- Theatrical release poster
- Directed by: Leonardo Bercovici
- Written by: Eric Bercovici Leonardo Bercovici
- Produced by: Leonardo Bercovici Aleksandar Sekulović
- Starring: Broderick Crawford Valentina Cortese Branko Pleša Bibi Andersson Anita Björk
- Cinematography: Aleksandar Sekulovic
- Edited by: Roberto Cinquini Olga Skrigin
- Music by: Dusan Radic
- Production company: Lovcen Film
- Distributed by: Metro-Goldwyn-Mayer
- Release dates: July 26, 1961 (Yugoslavia); December 8, 1963 (United States);
- Running time: 96 minutes
- Countries: United States Yugoslavia
- Language: English

= Square of Violence =

1961 film by Leonardo Bercovici

Square of Violence is a 1961 drama film directed by Leonardo Bercovici and written by Eric Bercovici and Leonardo Bercovici. The film, shot in Yugoslavia, stars Broderick Crawford, Valentina Cortese, Branko Pleša, Bibi Andersson and Anita Björk.

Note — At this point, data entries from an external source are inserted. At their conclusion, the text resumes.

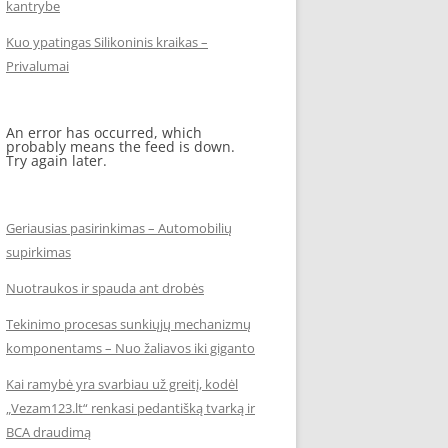
kantrybe
Kuo ypatingas Silikoninis kraikas –
Privalumai
An error has occurred, which
probably means the feed is down.
Try again later.
Geriausias pasirinkimas – Automobilių
supirkimas
Nuotraukos ir spauda ant drobės
Tekinimo procesas sunkiųjų mechanizmų
komponentams – Nuo žaliavos iki giganto
Kai ramybė yra svarbiau už greitį, kodėl
„Vezam123.lt“ renkasi pedantišką tvarką ir
BCA draudimą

The film was released on July 7, 1961, by Metro-Goldwyn-Mayer.

==Plot==
Set in Italy, the story takes place in this very country, during WW2, where German occupation army ruled everything, just before the allied forces came, in 1944. Crawford plays here a doctor whose son has been shot by the Germans. Of course he has no more taste in life. He continues his work as a German officers' physician. One day, he throws a bomb just in the middle of German troops. Many soldiers and officers are killed. Some time later, the lead officer of the Nazis troops suspects the doctor to be the responsible of the explosion. He lets him know that he himself knows.

==Cast==
- Broderick Crawford as Dr. Stefan Bernardi
- Valentina Cortese as Erica Bernardi
- Branko Plesa as Major Kohler
- Bibi Andersson as Maria
- Anita Björk as Sophia
- Bert Sotlar as Partisan Leader
- Dragomir Felba as Serafin
- Viktor Starcic as German Commandant
- Nikola Simic as Radio Operator
Yugoslav People's Army and Captain First Class Dragiša Blagojevic

==Production==
The film was shot in Novi Sad, Yugoslavia (modern day Serbia). The titular square is the Freedom Square in Stari Grad neighborhood, one of the most visited tourist spots in the city. The statue of Svetozar Miletić was obscured to have an appearance of an obelisk with a swastika on it.